Ces maisons-relais mettent-elles cela en place ?

Oui, ils ont un plan cadre où l’un de leur point fort est de faire bouger les enfants. Nous travaillons beaucoup avec les maisons relais et ils commencent vraiment à bouger. Nous voyons que quelque chose est en train de bouger.

« On devrait tous se mettre autour d’une table pour voir ce que nous pourrions réaliser. Tout le monde a de bonnes idées, mais il manque un fil rouge. »

Pensez-vous donc que nous allons dans le bon sens ?
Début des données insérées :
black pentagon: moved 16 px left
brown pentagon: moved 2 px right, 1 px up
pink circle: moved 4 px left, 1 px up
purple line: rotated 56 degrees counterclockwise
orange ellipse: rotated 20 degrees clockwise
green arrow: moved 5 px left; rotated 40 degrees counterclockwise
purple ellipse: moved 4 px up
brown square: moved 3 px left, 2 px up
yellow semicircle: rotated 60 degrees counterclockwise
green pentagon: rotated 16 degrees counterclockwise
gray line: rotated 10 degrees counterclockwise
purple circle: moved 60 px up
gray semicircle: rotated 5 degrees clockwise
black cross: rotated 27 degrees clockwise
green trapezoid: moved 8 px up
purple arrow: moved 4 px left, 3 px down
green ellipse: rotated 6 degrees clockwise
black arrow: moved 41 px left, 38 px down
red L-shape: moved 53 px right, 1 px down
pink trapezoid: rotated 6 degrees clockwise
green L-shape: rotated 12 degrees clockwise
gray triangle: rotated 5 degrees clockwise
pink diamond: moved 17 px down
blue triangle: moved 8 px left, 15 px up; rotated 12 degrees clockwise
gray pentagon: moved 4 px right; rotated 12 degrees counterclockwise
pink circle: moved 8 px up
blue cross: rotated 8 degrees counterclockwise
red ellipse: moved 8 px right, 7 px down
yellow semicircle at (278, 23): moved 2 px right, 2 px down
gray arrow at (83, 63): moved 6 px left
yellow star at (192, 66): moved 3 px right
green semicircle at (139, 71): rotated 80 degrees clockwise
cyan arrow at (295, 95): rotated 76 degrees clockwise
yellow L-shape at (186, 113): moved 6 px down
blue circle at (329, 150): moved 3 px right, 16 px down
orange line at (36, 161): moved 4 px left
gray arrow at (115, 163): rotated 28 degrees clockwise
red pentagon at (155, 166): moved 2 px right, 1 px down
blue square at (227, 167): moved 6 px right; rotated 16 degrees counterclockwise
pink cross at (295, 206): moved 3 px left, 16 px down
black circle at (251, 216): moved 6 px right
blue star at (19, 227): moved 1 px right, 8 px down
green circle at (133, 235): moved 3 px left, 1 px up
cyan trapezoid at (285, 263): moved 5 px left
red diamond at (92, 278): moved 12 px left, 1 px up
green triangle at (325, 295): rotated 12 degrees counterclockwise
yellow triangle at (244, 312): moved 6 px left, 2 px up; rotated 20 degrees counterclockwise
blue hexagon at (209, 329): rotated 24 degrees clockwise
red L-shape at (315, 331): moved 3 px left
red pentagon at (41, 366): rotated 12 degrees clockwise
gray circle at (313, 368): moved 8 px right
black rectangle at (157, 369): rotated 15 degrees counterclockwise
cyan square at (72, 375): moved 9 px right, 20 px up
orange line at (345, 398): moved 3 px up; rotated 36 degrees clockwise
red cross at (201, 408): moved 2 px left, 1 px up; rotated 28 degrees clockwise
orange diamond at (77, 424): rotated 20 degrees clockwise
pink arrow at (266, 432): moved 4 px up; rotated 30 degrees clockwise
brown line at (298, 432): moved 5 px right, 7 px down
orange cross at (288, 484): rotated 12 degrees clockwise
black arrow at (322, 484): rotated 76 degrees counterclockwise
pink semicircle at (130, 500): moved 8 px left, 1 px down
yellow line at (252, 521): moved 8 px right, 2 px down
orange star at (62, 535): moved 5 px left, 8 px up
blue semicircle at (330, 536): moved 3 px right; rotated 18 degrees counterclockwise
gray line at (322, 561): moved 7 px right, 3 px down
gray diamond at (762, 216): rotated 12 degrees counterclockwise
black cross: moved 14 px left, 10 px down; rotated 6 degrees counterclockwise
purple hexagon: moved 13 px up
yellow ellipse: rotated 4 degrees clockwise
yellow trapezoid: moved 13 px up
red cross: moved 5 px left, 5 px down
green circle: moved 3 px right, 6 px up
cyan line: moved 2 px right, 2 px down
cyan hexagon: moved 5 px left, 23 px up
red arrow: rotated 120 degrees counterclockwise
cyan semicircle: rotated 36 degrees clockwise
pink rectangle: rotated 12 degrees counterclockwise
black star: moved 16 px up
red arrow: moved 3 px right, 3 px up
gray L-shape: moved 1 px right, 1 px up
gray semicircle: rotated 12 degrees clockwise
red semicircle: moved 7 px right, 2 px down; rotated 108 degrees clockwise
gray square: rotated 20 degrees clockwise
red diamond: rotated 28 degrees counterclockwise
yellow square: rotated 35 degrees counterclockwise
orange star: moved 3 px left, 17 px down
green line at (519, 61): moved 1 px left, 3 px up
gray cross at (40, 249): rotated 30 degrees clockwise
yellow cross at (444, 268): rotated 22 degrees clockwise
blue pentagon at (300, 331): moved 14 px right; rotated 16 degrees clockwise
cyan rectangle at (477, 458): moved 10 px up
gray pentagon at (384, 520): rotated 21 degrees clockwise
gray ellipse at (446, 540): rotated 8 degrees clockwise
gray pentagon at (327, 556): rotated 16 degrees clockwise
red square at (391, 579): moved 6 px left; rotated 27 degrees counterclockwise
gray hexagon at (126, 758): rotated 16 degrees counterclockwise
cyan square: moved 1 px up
Oui, je pense que nous allons dans le bon sens. Il faut sensibiliser les parents, et le plus tôt possible, peu de temps après la naissance, c’est important de faire bouger les enfants. On doit mettre l’accent sur les jeunes parents, après ce sera beaucoup plus facile. Si les parents bougent, les enfants bougeront, peut-être que les politiciens bougeront aussi. C’est toute une mentalité qui doit changer.

Ne serait-ce pas tout le système du sport luxembourgeois qu’il faudrait modifier ? Afin de lui offrir un place plus « prioritaire » ? En prenant exemple sur d’autres pays…

Oui, l’Allemagne, le Canada, la Suisse… Vous savez, je suis engagée depuis plus de trente ans, et on dit toujours la même chose, finalement c’est toujours difficile de changer, parce qu’il y a beaucoup d’acteurs. On devrait tous se mettre autour d’une table pour voir ce que nous pourrions réaliser. Tout le monde a de bonnes idées, mais il manque un fil rouge.

Pensez-vous que cela sera possible un jour ?

Je dirais que oui. Je suis une personne plutôt positive, et tout n’est pas négatif. Du moment que l’on parle du sport, c’est bien. Mais il ne faut pas lâcher, il faut toujours rappeler que c’est important, sinon ça se perd un peu.